SIMPLE: Harmonised Semantic Lexicons for the European languages

SIMPLE

Semantic Information for Multifunctional Plurilingual LExicons

An Overview

SIMPLE is a project sponsored by EC DGXIII in the framework of the Language Engineering programmme. This project represents the first attempt to develop wide-coverage semantic lexicons for a large number of languages (12), with a harmonised common model that encodes structured "semantic types" and semantic (subcategorisation) frames. Even though SIMPLE is a lexicon building project, it also addresses challenging research issues and provides a framework for testing and evaluating the maturity of the current state-of-the-art in the realm of lexical semantics grounded on, and connected to, a syntactic foundation.

Many theoretical approaches are currently tackling different aspects of semantics. However, such approaches have to be tested i) with wide-coverage implementations, and ii) with respect to their actual usefulness and usability in real-world systems both of mono- and multi-lingual nature. The SIMPLE project addresses point i) directly, while providing the necessary platform to allow application projects to address point ii). SIMPLE is coherent with the strategic EC policy that aims at providing a core set of language resources for the EU languages.

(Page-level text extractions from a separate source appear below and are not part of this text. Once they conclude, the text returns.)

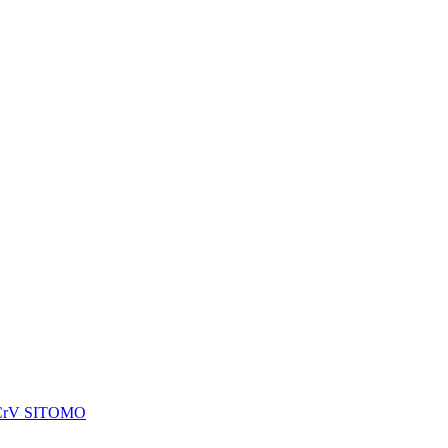
) CrV SITOMO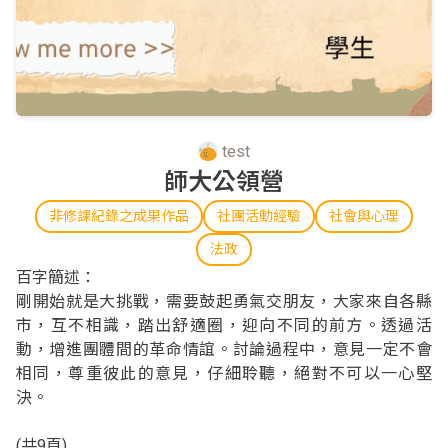
test
師大公領營
非修課紀錄之成果作品
社團活動經驗
社會與心理
法政
百字簡述：
剛開始就是大挑戰，需要鼓起勇氣交朋友，大家來自各縣
市，互不相識，踏出舒適圈，迎向不同的前方。透過活
動，增進團體間的革命情誼。討論過程中，意見一定不會
相同，尊重彼此的意見，仔細聆聽，絕對不可以一心堅
決。
(共
9
頁)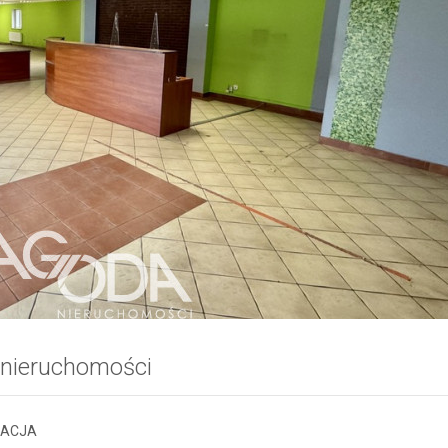
 nieruchomości
ZACJA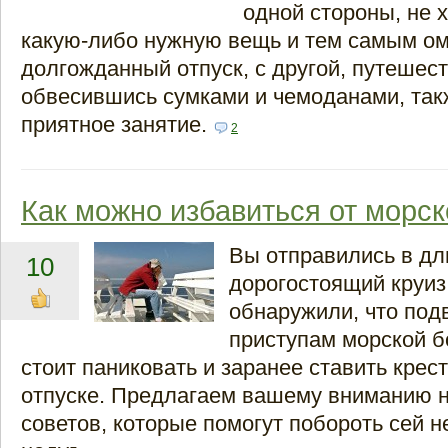
одной стороны, не 
какую-либо нужную вещь и тем самым ом
долгожданный отпуск, с другой, путешест
обвесившись сумками и чемоданами, так
приятное занятие.
2
Как можно избавиться от морс
Вы отправились в д
10
дорогостоящий круиз
обнаружили, что по
приступам морской б
стоит паниковать и заранее ставить крес
отпуске. Предлагаем вашему вниманию 
советов, которые помогут побороть сей 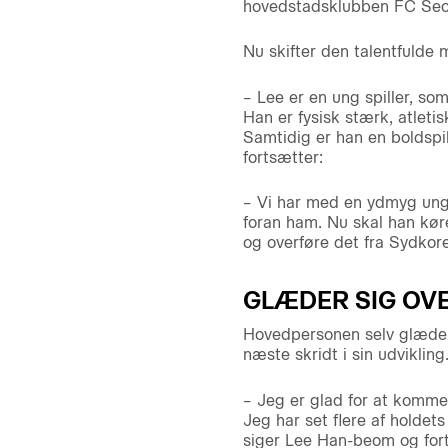
hovedstadsklubben FC Seoul
Nu skifter den talentfulde m
– Lee er en ung spiller, s
Han er fysisk stærk, atletis
Samtidig er han en boldspil
fortsætter:
– Vi har med en ydmyg ung 
foran ham. Nu skal han køre
og overføre det fra Sydkore
GLÆDER SIG OVE
Hovedpersonen selv glæder 
næste skridt i sin udvikling
– Jeg er glad for at komme 
Jeg har set flere af holdets 
siger Lee Han-beom og for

SIMPLE should be considered as a follow up to the PAROLE project (see http://www.ilc.pi.cnr.it/) because it adds a semantic layer to a subset of the existing morphological and syntactic layers developed by PAROLE. The semantic lexicons (about 10,000 word meanings) are built in a harmonised way for the 12 PAROLE languages. These lexicons will be partially corpus-based, exploiting the harmonised and representative corpora built within PAROLE. In this way, the semantic encoding will respect actual corpus distinctions. The lexicons are designed bearing in mind a future cross-language linking: they share and are built around the same core ontology and the same set of semantic templates. The "base concepts" identified by EuroWordNet (about 800 senses at a high level in the taxonomy) are used as a common set of senses, so that a cross-language link for all the 12 languages is already provided automatically through their link to the EuroWordNet Interlingual Index (see http://www.let.uva.nl/~ewn).

The model

In the first stage of the project, the formal representation of the "conceptual core" of the lexicons was specified, i.e. the basic structured set of "meaning-types" (the SIMPLE ontology). This constitutes a common starting point on which to base the building of the language specific semantic lexicons. The development of 12 harmonised semantic lexicons requires strong mechanisms for guaranteeing uniformity and consistency. The multilingual aspect translates into the need to identify elements of the semantic vocabulary for structuring word meanings which are both language independent but able to capture linguistically useful generalisations for different NLP tasks.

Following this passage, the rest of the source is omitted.